Logical consequence/resolution dilemma

Question

Show with resolution that logical consequence $p \Rightarrow (\neg q \rightarrow p)$ holds.

I have been stuck with this problem for a while now, can someone give me starting point?

Answer 1

Showing that $\lnot q \to p$ (the thesis) is a logical consequence of $p$ (the hypothesis), amounts to show that the formula $p \land \lnot (\lnot q \to p)$ (obtained as the conjunction of the hypotheses and of the negation of the thesis) is unsatisfiable.

To prove that such a formula is unsatisfiable, we first have to transform it in an equivalent conjunction of literals (conjunctive normal form).
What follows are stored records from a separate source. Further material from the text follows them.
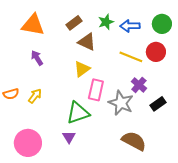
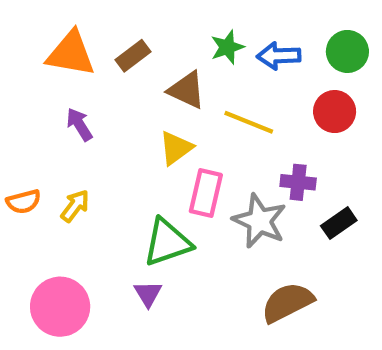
brown rectangle: (74, 23) -> (133, 56), moved
yellow line: (131, 57) -> (249, 122), moved
purple cross: (139, 85) -> (298, 182), turned -35
brown semicircle: (134, 141) -> (287, 302), turned -55

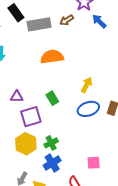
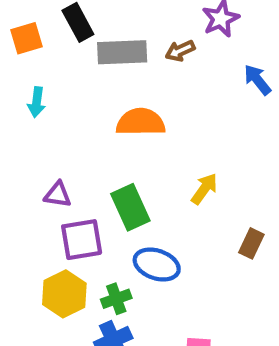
blue arrow: (99, 21) -> (257, 80), moved
green rectangle: (52, 98) -> (130, 207), size x1.5
blue ellipse: (88, 109) -> (157, 265), moved, turned 30

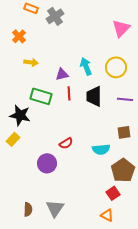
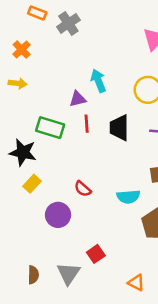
yellow arrow: (31, 62) -> (18, 83), moved
cyan arrow: (86, 66) -> (98, 81), moved
yellow rectangle: (13, 139) -> (32, 184), moved
red semicircle: (66, 143) -> (83, 189), turned 72
red square: (113, 193) -> (96, 254), moved

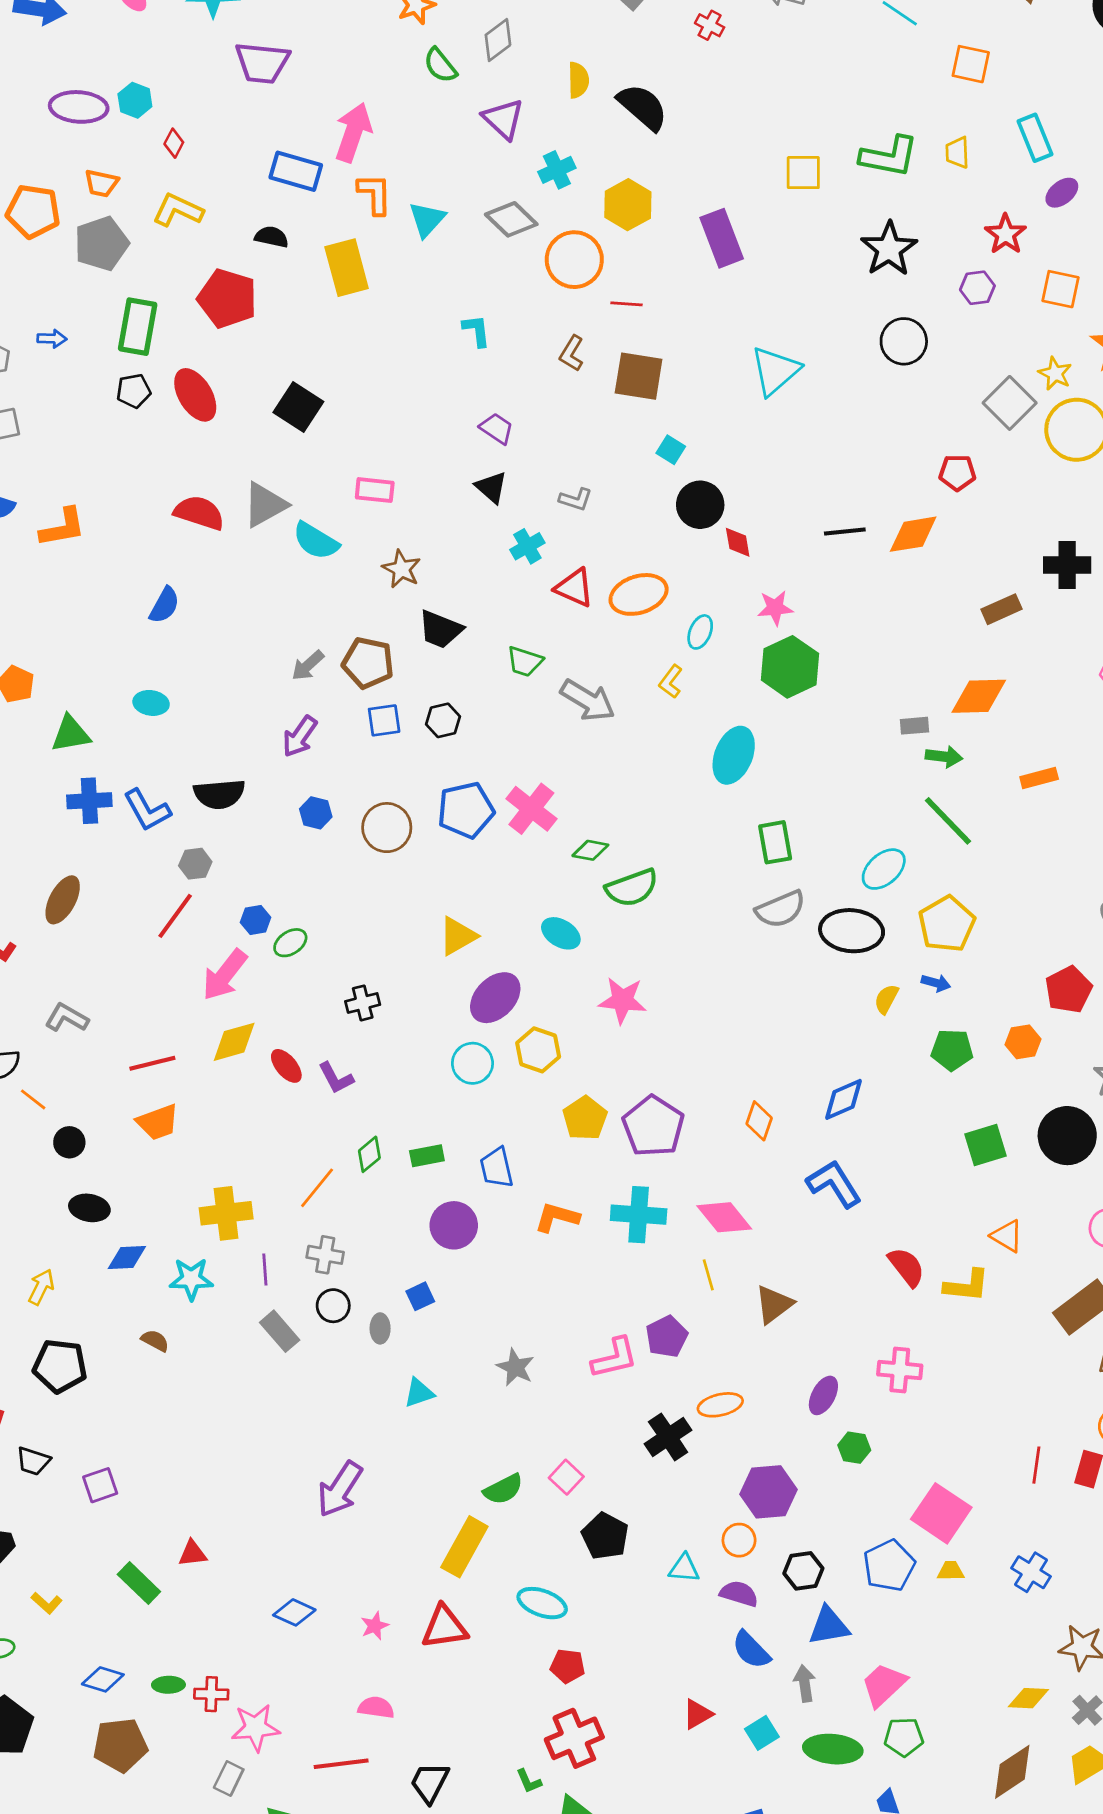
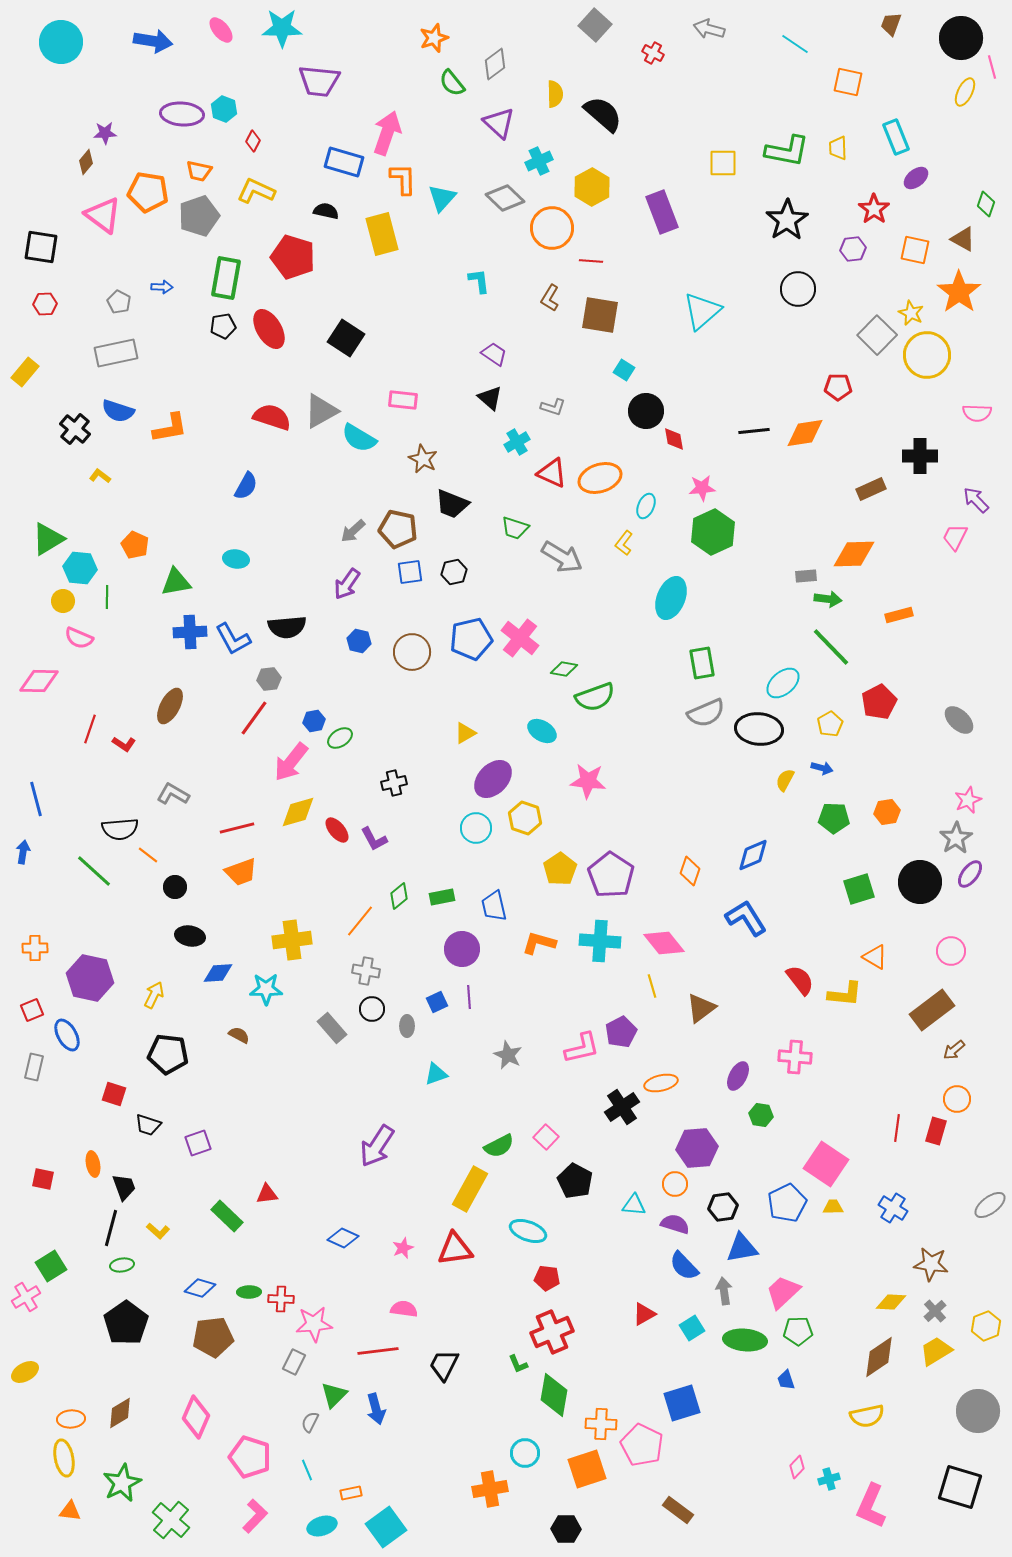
yellow pentagon: (947, 924) -> (830, 724), size x0.6
yellow triangle: (458, 936) -> (465, 733), size x0.7
red pentagon: (1069, 990) -> (879, 702), moved
purple line: (265, 1270) -> (469, 997), moved

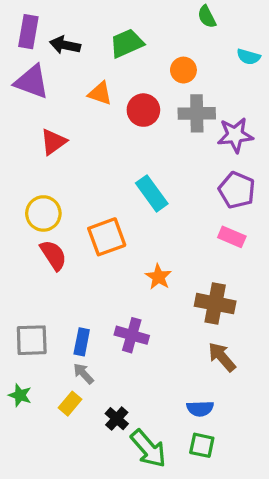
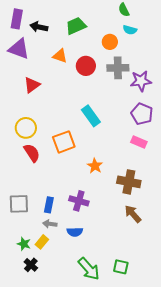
cyan semicircle: (248, 57) -> (130, 30), moved
gray arrow: (83, 374) -> (50, 224), turned -40
green star: (20, 395) -> (24, 244), moved
blue semicircle: (200, 409) -> (75, 232), moved
black cross: (117, 419) -> (31, 265), moved

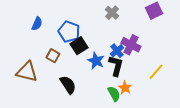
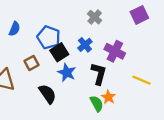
blue cross: (117, 51) -> (85, 45), moved
brown square: (53, 56) -> (32, 63), turned 32
blue star: (96, 61) -> (67, 73), moved
yellow line: (156, 72) -> (142, 80), turned 72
Now,

$$\lnot( \lnot q \to p) \equiv \lnot (\lnot \lnot q \lor p) \equiv \lnot (q \lor p) \equiv \lnot q \land \lnot p $$ and so $$p \land \lnot (\lnot q \to p) \equiv p \land \lnot q \land \lnot p$$ which is a conjunctive normal form. Such a formula is unsatisfiable if and only if the set of clauses:

$$\tag{1} \{p, \lnot q, \lnot p\}$$

is unsatisfiable. According to the resolution method, a set of clauses is unsatisfiable if and only if it is possible to derive the empty clause by applying repeatedly the resolution rule to any pair of clauses of that set. Let us take the clauses $p$ and $\lnot p$ from the set $(1)$ and let us apply the resolution rule to them: we get the empty clause

$$\dfrac{p \qquad \lnot p}{\square} $$

Therefore, the set $(1)$ is unsatisfiable, which is equivalent to say that $\lnot q \to p$ is a logical consequence of $p$.